Added oversight might benefit universities

Kansas Gov.-elect Sam Brownback and members of his transition team are dealing with thousands of details and demands to prepare the state’s new leadership team to get off to a good start in early January.

The challenges are immense, and the opportunities are great. How the governor kicks off his four-year term, how Kansans view his priorities and how he intends to tackle many of the state’s problems will go a long way in setting the tone and the level of enthusiasm or support the governor will generate for his time in office.

Will he be viewed as a strong, visionary leader, a person who can help guide Kansas and its citizens to a better future? Or will he be seen as a run-of-the-mill politician with a lot of promises and pledges but little chance of bringing these grand-sounding ideas to reality?

Those on his transition team have the responsibility of filling many important positions, putting together a state budget proposal to outline how they intend to grow the state’s economy and drafting the governor’s State of the State address.

The majority of Kansans were pleased with the manner in which retiring Gov. Mark Parkinson stepped into the governor’s office and the leadership he displayed.
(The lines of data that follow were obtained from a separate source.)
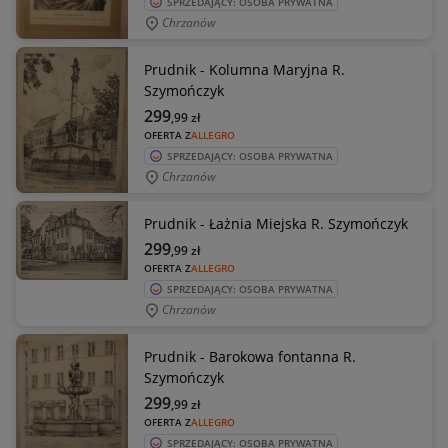
SPRZEDAJĄCY: OSOBA PRYWATNA
Chrzanów
Prudnik - Kolumna Maryjna R.
Szymończyk
299
,99
zł
OFERTA Z
ALLEGRO
SPRZEDAJĄCY: OSOBA PRYWATNA
Chrzanów
Prudnik - Łażnia Miejska R. Szymończyk
299
,99
zł
OFERTA Z
ALLEGRO
SPRZEDAJĄCY: OSOBA PRYWATNA
Chrzanów
Prudnik - Barokowa fontanna R.
Szymończyk
299
,99
zł
OFERTA Z
ALLEGRO
SPRZEDAJĄCY: OSOBA PRYWATNA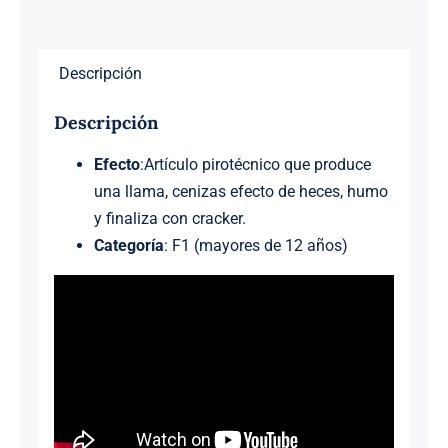
Descripción
Descripción
Efecto
:Artículo pirotécnico que produce
una llama, cenizas efecto de heces, humo
y finaliza con cracker.
Categoría
: F1 (mayores de 12 años)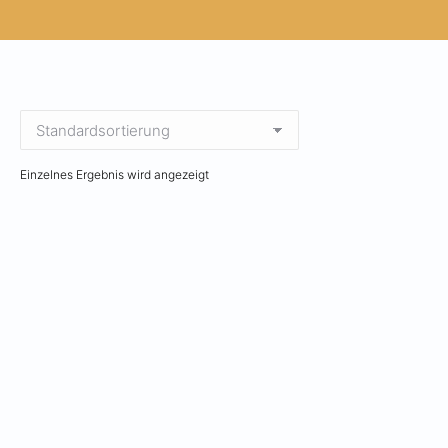
Einzelnes Ergebnis wird angezeigt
However, that was for less than two years. Now, they want Brownback to lead the state in a fiscally sound manner. They want leadership and vision from the governor and they want to feel optimistic about the future. They want a minimum of political partisanship, and they would like to have the state of Kansas looked upon as innovative, visionary and courageous in dealing with a wide assortment of challenges.

One of the most pressing challenges, as well as opportunities, is how to deal with the massive problems associated with higher education: how to meet the rising costs and how to make sure Kansas universities are being run as efficiently as possible; how to attract and hold talented faculty members; how to avoid pricing students out of a chance to attend a superior academic institution; how to increase state fiscal support; and many other related matters.

Times change, and what once was accepted as the best way to oversee and manage universities also has changed, or at least should be changed to meet current and future needs.

Brownback and his advisers could consider whether the manner in which Kansas universities are operated and managed is effective and productive and provides enough accountability in today’s climate.

A university today is big business, a huge business. Would a successful business, in a highly competitive environment, operate as loosely as our state’s universities are operating? Budgets are in the many millions of dollars. They have thousands of employees, a large physical plant, tens of thousands of students and a major responsibility to those who are paying the bills: taxpayers, parents and students.

What accountability is there that the schools are measuring up?

Is it reasonable to think a chancellor can be on top of all these situations or that members of the Kansas Board of Regents know the seriousness of the challenges and how to address these problems or opportunities? The Kansas regents are part-time, not full-time, gatekeepers.

In past years, with fewer students, fewer academic programs, smaller budgets, less competition and far less emphasis on the “world” or international scene, it might have been easier for a chancellor or those serving as regents to think they had the ability and knowledge to take care of everything happening on their campuses.

Whether this rationale was justified 25 or 50 years ago is questionable, but it certainly isn’t the case today.

Hopefully, Brownback and his close advisers such as his incoming chief of staff David Kensinger and former state legislators Kenny Wilk will give serious thought to how to make the state’s higher education system more accountable.

Might they consider a university such as KU having a board of overseers, a small group of highly skilled, knowledgeable individuals who could help guide the university? This group could be composed of vigilant, supportive, successful people who understand challenges and could provide the regents an acute, accurate, unbiased assessment of the university’s needs and how it and its administrators are functioning. Is the chancellor effective in communicating the school’s needs, and is he or she imaginative and innovative in addressing opportunities? Does the state have strong leaders in administrative positions?

Some knowledgeable observers suggest the current regents system is obsolete, a figurehead operation, and that regents do not have the time to properly carry out their responsibilities and no longer enjoy the respect of state legislators and taxpayers.

Recent events on Mount Oread offer ample proof that it is difficult for regents to know as much as they should about what is going on at the campus. They have relied too heavily on the self-serving analyses of chancellors and provosts.

A group of overseers — or whatever such a group might be called — would give regents and state legislators the assurance that someone on the ground is providing sound, timely, accountable information.

It would be good for the state, taxpayers, students, the faculty and even chancellors and presidents if Brownback and his associates would give serious consideration to major changes in higher education oversight.

Why not be a leader, with other states and governors looking to Kansas as an example of how a state can successfully address the terrific challenges facing higher education?